4 Myths of IIoT and Industry 4.0
Recently, we had the pleasure of participating in the speaker series with the Excellence in Manufacturing Consortium to discuss the 4 Myths of IIoT and how Industry 4.0 is collecting real-time data on older analog machines.
Business owners interested in Industrial Internet of Things (IIoT) are looking for ways to explore an asset performance management system for engaging employees, connecting machines and increasing productivity. In today’s world, attracting, retaining and empowering employees through new technology must be a core focus.
Let’s take a few moments and break down the 4 myths of Industry 4.0 and IIOT.
Myth 1 – Old Machines Need Replacing or Upgrading
Manufacturing is facing a few significant hurdles, one of which is maintaining legacy equipment and cost competitiveness in today’s market. Purchasing new equipment may not be in the budget and not knowing your hardline product output are reasons why companies turn to FreePoint to bring the new wave of Industry 4.0 to their business. As described in a recent Forbes article:
“Industry 4.0 replaces redundant legacy systems, such as those for operations management and enterprise resource planning, with a single, enterprise-wide, interoperable whole — which is much less expensive.”
– Reinhard Geissbauer
Being able to understand a machine’s output, support your employees to modify behaviours and make business decisions backed by your company’s machine data are all possible by utilizing new technology harnessed by FreePoint. Try out our ROI calculator to realize your company’s hidden potential utilizing the legacy machines on your plant floor, today.
Myth 2 – “Big Brother is Watching”
If you have an established workforce, the myth of being ‘watched’ by new technology is a real concern. How do you address this concern and gain commitment from your employees? Adding machine monitoring to legacy machines isn’t about second guessing or not trusting your employee. With real-time reporting, operators can feel empowered by the collection of data to support and share their concerns with management.

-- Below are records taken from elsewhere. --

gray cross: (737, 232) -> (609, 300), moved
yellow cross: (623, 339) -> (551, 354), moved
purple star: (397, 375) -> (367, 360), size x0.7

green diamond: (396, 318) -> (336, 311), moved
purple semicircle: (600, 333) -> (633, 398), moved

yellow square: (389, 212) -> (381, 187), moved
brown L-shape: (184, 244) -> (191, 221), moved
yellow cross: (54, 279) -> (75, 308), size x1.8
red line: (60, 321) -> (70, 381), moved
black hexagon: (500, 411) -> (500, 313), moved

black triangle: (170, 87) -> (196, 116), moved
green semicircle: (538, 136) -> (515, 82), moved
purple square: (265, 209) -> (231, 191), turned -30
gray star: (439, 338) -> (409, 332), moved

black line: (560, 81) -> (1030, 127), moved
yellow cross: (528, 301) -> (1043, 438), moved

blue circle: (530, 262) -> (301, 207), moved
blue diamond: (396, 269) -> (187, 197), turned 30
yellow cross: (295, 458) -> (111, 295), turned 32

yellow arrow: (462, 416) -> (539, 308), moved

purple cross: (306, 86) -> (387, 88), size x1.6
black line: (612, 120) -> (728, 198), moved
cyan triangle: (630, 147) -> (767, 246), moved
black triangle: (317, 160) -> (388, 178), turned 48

“Industry 4.0 brings that same fine-grained awareness into the machines themselves; it makes the value chain self-conscious. The machines can be programmed, for example, to detect when they are wasting material, taking an inefficient supply chain route, or going awry in some other fashion. They can bring that information to the attention of company leaders, in the same way, that a GPS navigator can relay information about traffic congestion to help a driver change course en route.”
– Reinhard Geissbauer, Jesper Vedsø, and Stefan Schrauf
The machine data being collected is visualized on monitors across your plant floor and is a collection of 1’s and 0’s relative to the machine production. Operators can see a visual representation of their shift and narrate their downtime which is easily communicated with management. With this tool, employees are helping to identify machine or process problems and are part of the solution.

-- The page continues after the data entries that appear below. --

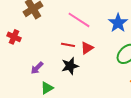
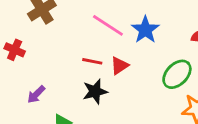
blue star: (118, 23) -> (145, 30), moved
purple arrow: (37, 68) -> (36, 94), moved

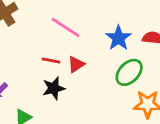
blue star: (145, 30) -> (118, 38), moved

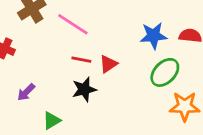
pink line: (66, 27) -> (73, 24), moved
blue star: (118, 38) -> (154, 36), turned 30

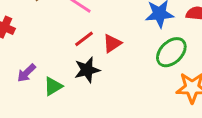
red line: (81, 60) -> (84, 39), turned -48
green triangle: (52, 121) -> (53, 86), moved

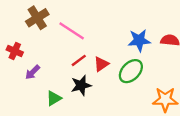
green ellipse: (171, 52) -> (131, 71), moved
purple arrow: (26, 73) -> (33, 72), moved

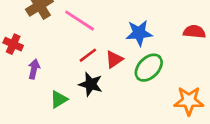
blue star: (139, 40) -> (139, 33), moved
purple arrow: (33, 72) -> (34, 69), turned 147
black star: (81, 85) -> (91, 84), turned 30

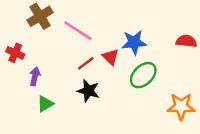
red triangle: (114, 59) -> (111, 57), moved, turned -42
green triangle: (59, 99) -> (45, 104), moved

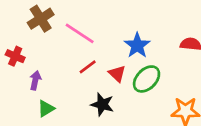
blue star: (134, 42) -> (137, 45), turned -30
red triangle: (111, 57) -> (117, 74), moved
black star: (88, 91) -> (102, 104), moved

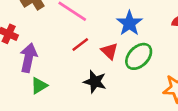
purple arrow: (35, 80) -> (28, 58), size x1.5

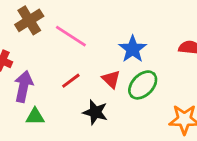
red line: (80, 44) -> (71, 81), moved
green triangle: (39, 86) -> (35, 117), turned 30

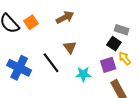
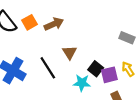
brown arrow: (65, 17) -> (54, 24), moved
black square: (114, 44) -> (96, 69), moved

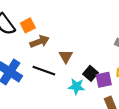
brown arrow: (54, 24) -> (40, 41), moved
black line: (48, 68) -> (44, 71), turned -40

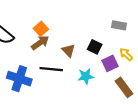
orange square: (28, 25) -> (41, 29), moved
black square: (91, 73) -> (95, 47), moved

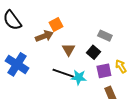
gray rectangle: (119, 25) -> (105, 36), moved
orange square: (41, 29) -> (56, 25), moved
black line: (51, 69) -> (63, 73), moved

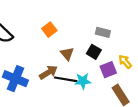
brown arrow: (44, 36) -> (48, 72), moved

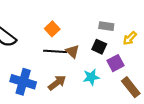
yellow arrow: (125, 62) -> (130, 38), moved, turned -88
brown arrow: (48, 72) -> (57, 83), moved
black line: (66, 79) -> (55, 51), moved

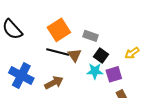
gray rectangle: (106, 26) -> (90, 36), moved
orange square: (52, 29) -> (59, 30), size x1.5
cyan star: (91, 77) -> (95, 71), moved

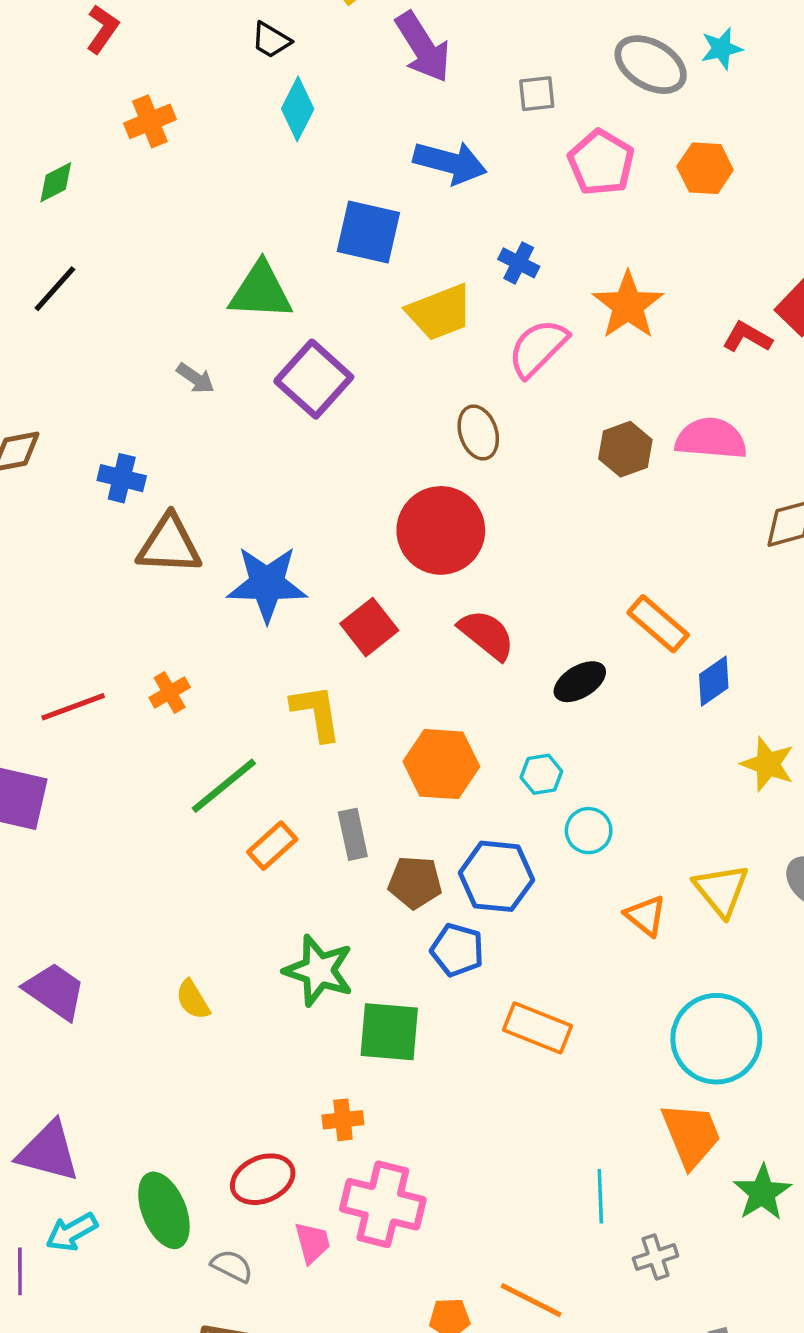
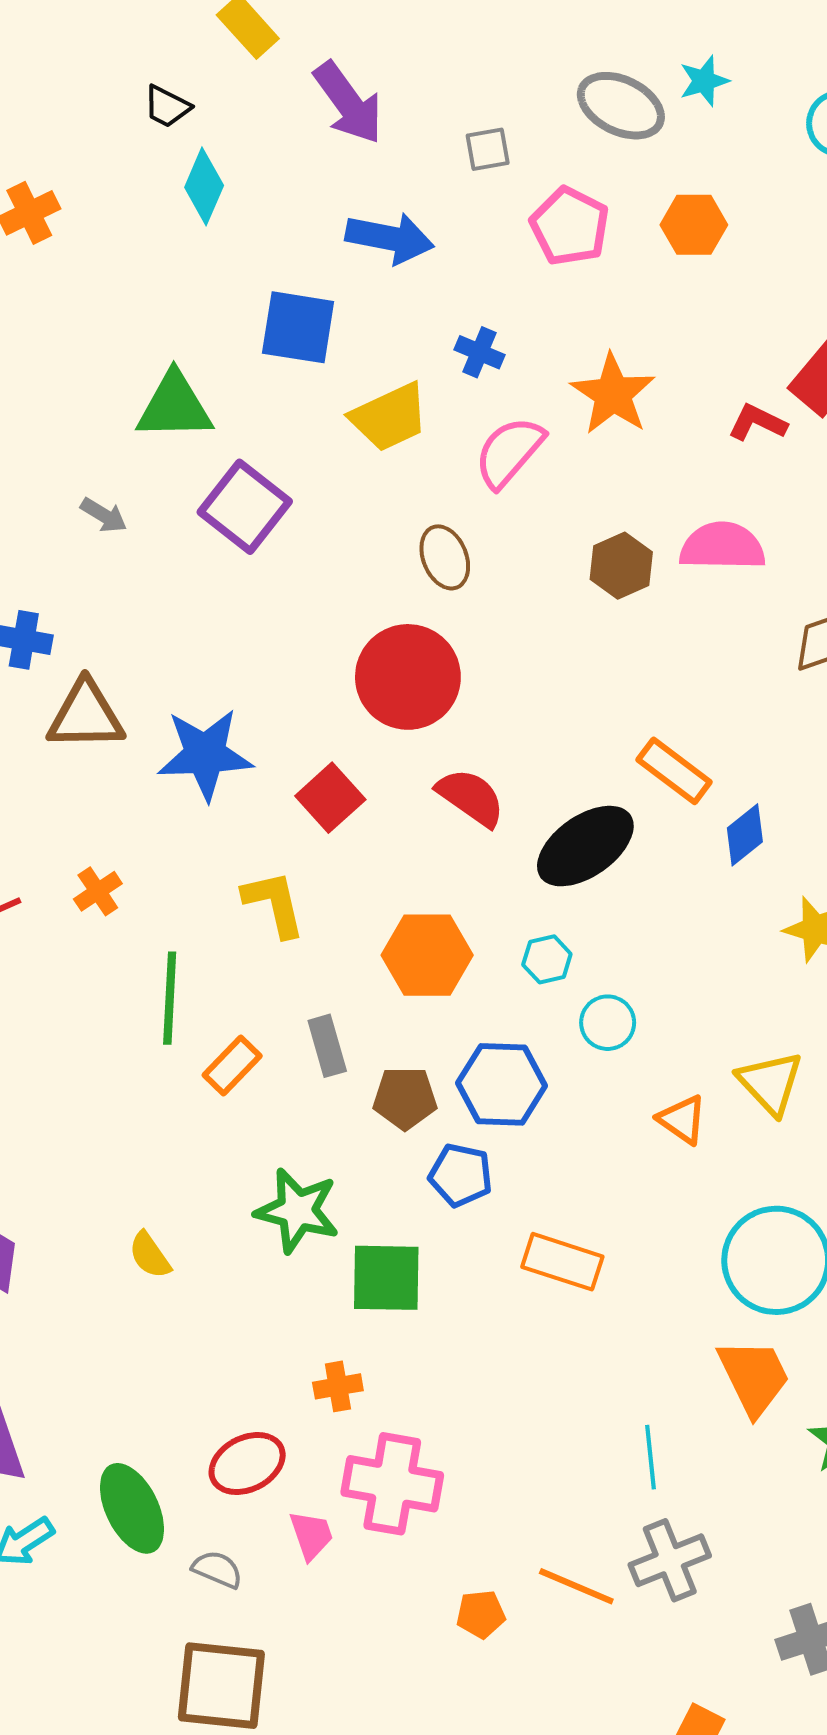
black ellipse: (580, 682) -> (585, 846), size x1.6
green line: (224, 786) -> (170, 998), turned -44
gray cross: (656, 1257) -> (670, 1560), moved, size x1.5

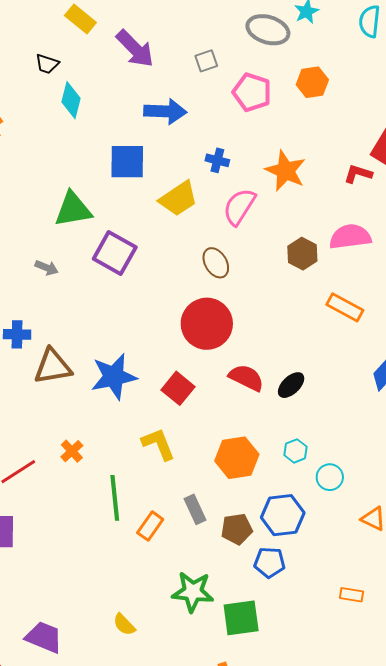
orange rectangle: (674, 771) -> (345, 307), moved
black ellipse: (585, 846) -> (291, 385), moved, size x0.6
orange rectangle: (562, 1262) -> (351, 595), moved, size x0.6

Myth 3 – Data is Complicated & Requires Special Knowledge
Introducing new machine monitoring technology into your business is easier than you think. Whether you are the millennial that has grown up with technology embedded in your daily life or the more experienced worker who may not be as familiar with changing technology, the narrative reporting system is clear and easy to operate. In a study completed by a Deloitte survey last year of more than 10,000 human resource and business leaders around the world, 77 percent said they would “retrain people to use new technology or will redesign jobs to better take advantage of human skills.”
By tailoring the implementation and training to the roles and responsibilities of each group of employees, it is easy and relative to everyone. For example, operators are trained on how to narrate their shift and activities, not on generating reports which generally is a management-only activity. With our easy and intuitive dashboard, each position and person within your company can have tailored access to only those actions required of them to avoid any unnecessary downtime or issues from settings being changed accidentally.
Keeping the introduction of new technology simple to understand and use for every member of your team is the most important factor in a successful deployment.
Myth 4 – Technology Eliminates People
Technology has impacted many areas of our lives, new industries have emerged, jobs have been redesigned and opportunities arise to do something new and unique constantly. Part of advancing technology has also allowed the increased visibility to the value of your employees.
With this emerging new technology and the application in the manufacturing industry, jobs are not being lost, rather technology is creating additional skilled positions at a faster pace. As technology continues to evolve and new applications are identified in the manufacturing sector, employees are enabled and a critical asset in the evolution of Industry 4.0 and IIOT.
With continued investment in the skills required of employees to remain on the cusp of new manufacturing technologies, owners can ensure the longevity and profitability of their business. In an article written for Manufacturing Tomorrow, Porfirio Lima, CEO and Founder of Sensai shared “History has shown over and over again through each of the industrial revolutions that the fear of losing jobs is unfounded. Experts agree that technology creates more jobs rather destroys them.”